NCMEC’s newest oldest case

The NCMEC has profiled the disappearance of Beverly Sharpman from the 1940s. Her listed missing date of September 11, 1949 beats Ricky Jean Bryant by several months, making Beverly the newest oldest case. (The NCMEC also has a 1947 case on there, but it’s a Maryland Center for Missing Children case, not an NCMEC case, so he doesn’t count in my mind.)

However their date of disappearance for Beverly is, I’m pretty sure, wrong. I have it as 1947 and I checked the Philadelphia Daily News article to be sure. If she disappeared in 1949, she would have been over 18, making her ineligible for an NCMEC listing. I have written the NCMEC about this. The date of birth differs from mine too, but I’m prepared to accept theirs.

If Beverly is still alive, she would be 79 or 80 years old today, depending on whether you accept the NCMEC’s date of birth or mine. There’s no real reason to believe she didn’t live for a long time after her disappearance; she could be a grandmother in a nursing home today, or she could have had a long life followed by a natural death. Inquiring minds would like to confirm this, however.

Article about Pat Fisk case

I found this article about the mysterious 1956 disappearance of Pat Fisk, a New Zealand father of five. His wife was pregnant with the last one when he went missing. She is still alive, but in her eighties, and she hopes for answers in her husband’s disappearance.

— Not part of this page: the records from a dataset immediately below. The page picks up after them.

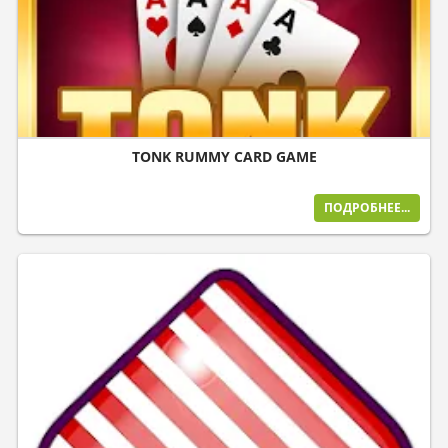
TONK RUMMY CARD GAME
ПОДРОБНЕЕ...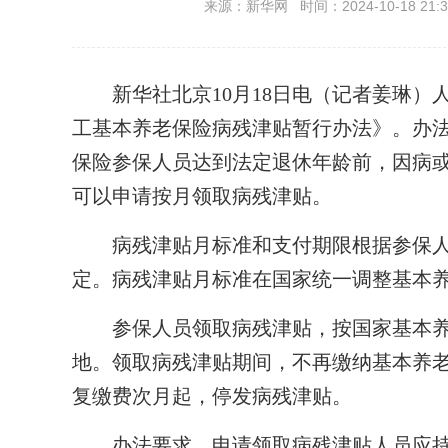
来源：新华网 时间：2024-10-18 21:3
新华社北京10月18日电（记者姜琳）人
工基本养老保险病残津贴暂行办法》。办法明
保险参保人员达到法定退休年龄前，因病
可以申请按月领取病残津贴。
病残津贴月标准和支付期限根据参保人
定。病残津贴月标准在国家统一调整基本
参保人员领取病残津贴，按国家基本养
地。领取病残津贴期间，不再缴纳基本养
复缴费次月起，停发病残津贴。
办法要求，申请领取病残津贴人员应持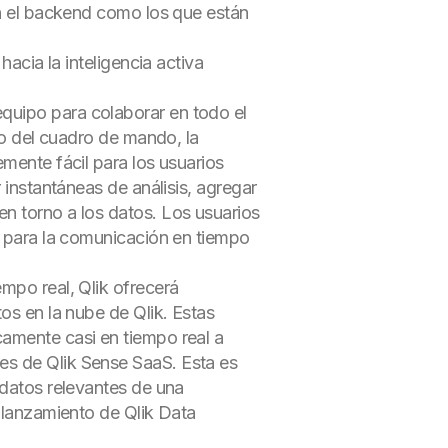
en el backend como los que están
hacia la inteligencia activa
equipo para colaborar en todo el
eño del cuadro de mando, la
emente fácil para los usuarios
 instantáneas de análisis, agregar
n torno a los datos. Los usuarios
vo para la comunicación en tiempo
empo real, Qlik ofrecerá
os en la nube de Qlik. Estas
camente casi en tiempo real a
es de Qlik Sense SaaS. Esta es
 datos relevantes de una
l lanzamiento de Qlik Data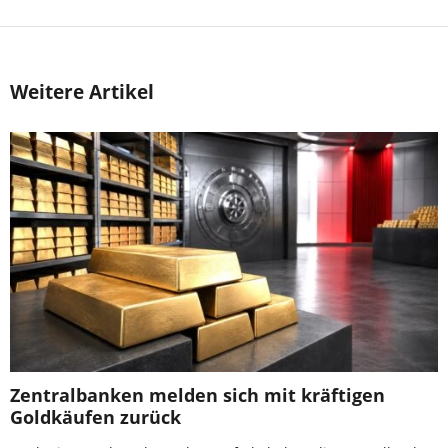
Weitere Artikel
Zentralbanken melden sich mit kräftigen
Goldkäufen zurück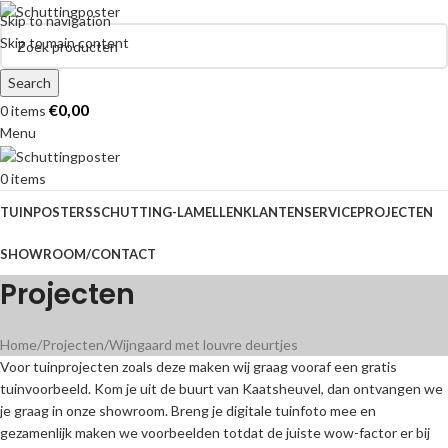
Skip to navigation
Skip to main content
Search
€
0,00
0
items
Menu
0
items
TUINPOSTERS
SCHUTTING-LAMELLEN
KLANTENSERVICE
PROJECTEN
SHOWROOM/CONTACT
Projecten
Home
Projecten
Wijngaard met louvre deurtjes
Voor tuinprojecten zoals deze maken wij graag vooraf een gratis
tuinvoorbeeld. Kom je uit de buurt van Kaatsheuvel, dan ontvangen we
je graag in onze showroom. Breng je digitale tuinfoto mee en
gezamenlijk maken we voorbeelden totdat de juiste wow-factor er bij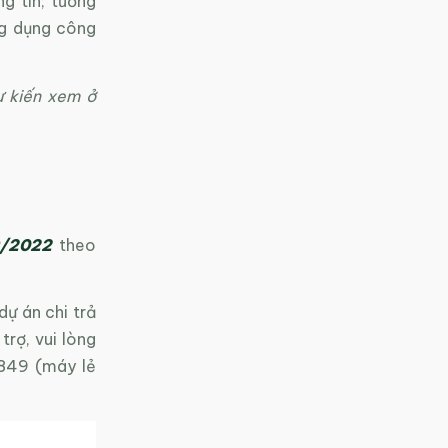
g tin; tương
ng dụng công
ự kiến xem ở
9/2022
theo
dự án chi trả
trợ, vui lòng
849 (máy lẻ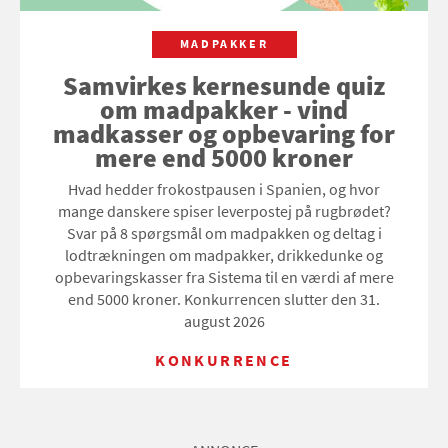
MADPAKKER
Samvirkes kernesunde quiz
om madpakker - vind
madkasser og opbevaring for
mere end 5000 kroner
Hvad hedder frokostpausen i Spanien, og hvor
mange danskere spiser leverpostej på rugbrødet?
Svar på 8 spørgsmål om madpakken og deltag i
lodtrækningen om madpakker, drikkedunke og
opbevaringskasser fra Sistema til en værdi af mere
end 5000 kroner. Konkurrencen slutter den 31.
august 2026
KONKURRENCE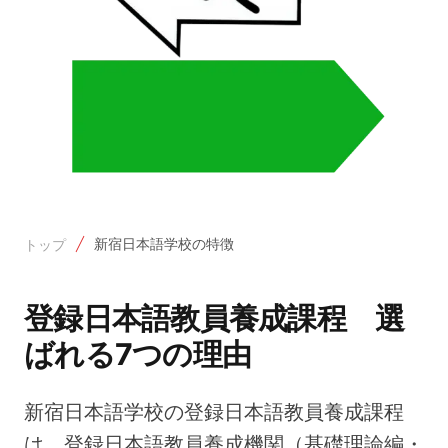
新宿日本語学校の特徴
トップ
登録日本語教員養成課程 選
ばれる7つの理由
新宿日本語学校の登録日本語教員養成課程
は、登録日本語教員養成機関（基礎理論編・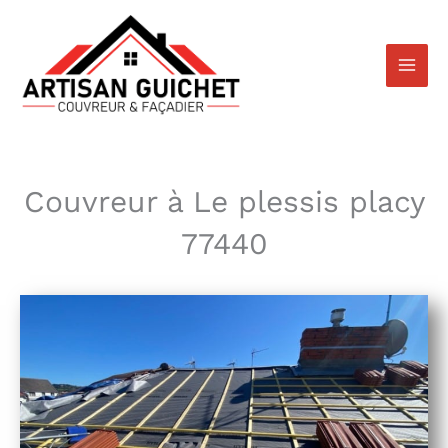
Aller
au
contenu
Couvreur à Le plessis placy
77440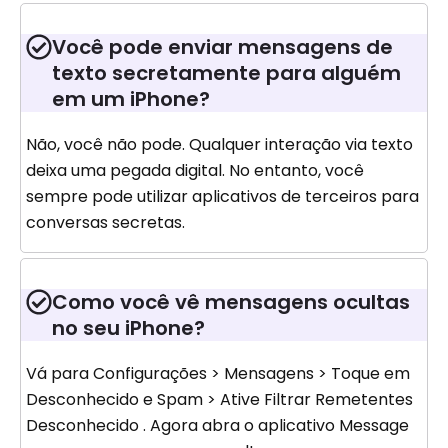
Você pode enviar mensagens de
texto secretamente para alguém
em um iPhone?
Não, você não pode. Qualquer interação via texto
deixa uma pegada digital. No entanto, você
sempre pode utilizar aplicativos de terceiros para
conversas secretas.
Como você vê mensagens ocultas
no seu iPhone?
Vá para Configurações > Mensagens > Toque em
Desconhecido e Spam > Ative Filtrar Remetentes
Desconhecido . Agora abra o aplicativo Message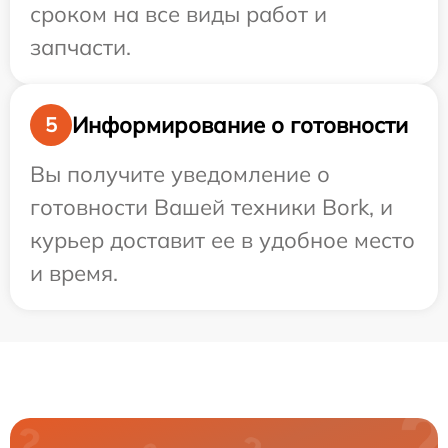
сроком на все виды работ и
запчасти.
Информирование о готовности
5
Вы получите уведомление о
готовности Вашей техники Bork, и
курьер доставит ее в удобное место
и время.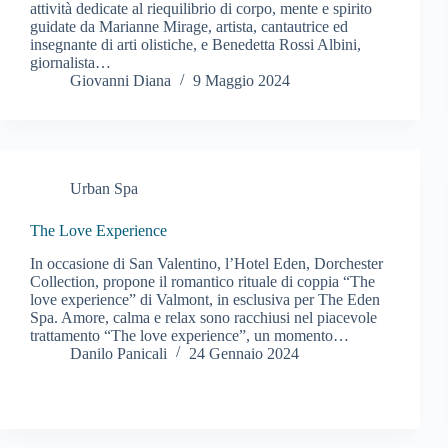
attività dedicate al riequilibrio di corpo, mente e spirito
guidate da Marianne Mirage, artista, cantautrice ed
insegnante di arti olistiche, e Benedetta Rossi Albini,
giornalista…
Giovanni Diana
9 Maggio 2024
Urban Spa
The Love Experience
In occasione di San Valentino, l’Hotel Eden, Dorchester
Collection, propone il romantico rituale di coppia “The
love experience” di Valmont, in esclusiva per The Eden
Spa. Amore, calma e relax sono racchiusi nel piacevole
trattamento “The love experience”, un momento…
Danilo Panicali
24 Gennaio 2024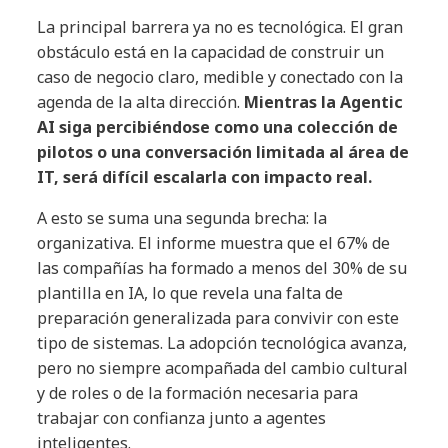
La principal barrera ya no es tecnológica. El gran
obstáculo está en la capacidad de construir un
caso de negocio claro, medible y conectado con la
agenda de la alta dirección.
Mientras la Agentic
AI siga percibiéndose como una colección de
pilotos o una conversación limitada al área de
IT, será difícil escalarla con impacto real.
A esto se suma una segunda brecha: la
organizativa. El informe muestra que el 67% de
las compañías ha formado a menos del 30% de su
plantilla en IA, lo que revela una falta de
preparación generalizada para convivir con este
tipo de sistemas. La adopción tecnológica avanza,
pero no siempre acompañada del cambio cultural
y de roles o de la formación necesaria para
trabajar con confianza junto a agentes
inteligentes.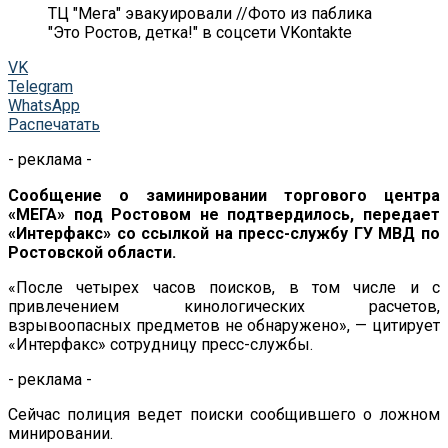
ТЦ "Мега" эвакуировали //Фото из паблика
"Это Ростов, детка!" в соцсети VKontakte
VK
Telegram
WhatsApp
Распечатать
- реклама -
Сообщение о заминировании торгового центра
«МЕГА» под Ростовом не подтвердилось, передает
«Интерфакс» со ссылкой на пресс-службу ГУ МВД по
Ростовской области.
«После четырех часов поисков, в том числе и с
привлечением кинологических расчетов,
взрывоопасных предметов не обнаружено», — цитирует
«Интерфакс» сотрудницу пресс-службы.
- реклама -
Сейчас полиция ведет поиски сообщившего о ложном
минировании.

I’m mentioning this mainly because Pat Fisk was the first person profiled in Without Trace: On the Trail of New Zealand Missing Persons, which I reviewed here last week. It was actually the author of that book that got the police to re-open the disappearance. Back in 1956 the authorities concluded Fisk had left on his own. But more recent investigation indicates he was murdered.